=== Section Start ===

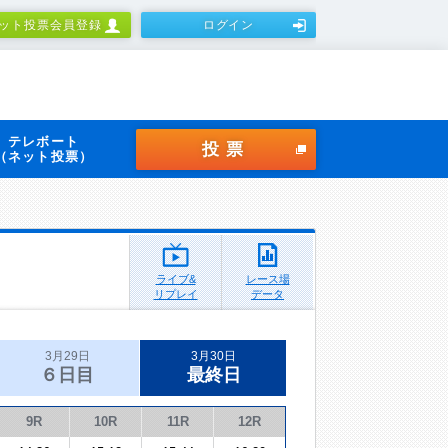
ット投票会員登録
ログイン
テレボート
投票
（ネット投票）
ライブ&
レース場
リプレイ
データ
3月29日
3月30日
６日目
最終日
9R
10R
11R
12R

=== Section End ===

▶ [WHAT NEEDS TO BE DONE] Your reply is the full set of entries reproduced exactly, with images omitted.

▶ [ANSWER TO THE EXERCISE]
ット投票会員登録
ログイン
テレボート
投票
（ネット投票）
ライブ&
レース場
リプレイ
データ
3月29日
3月30日
６日目
最終日
9R
10R
11R
12R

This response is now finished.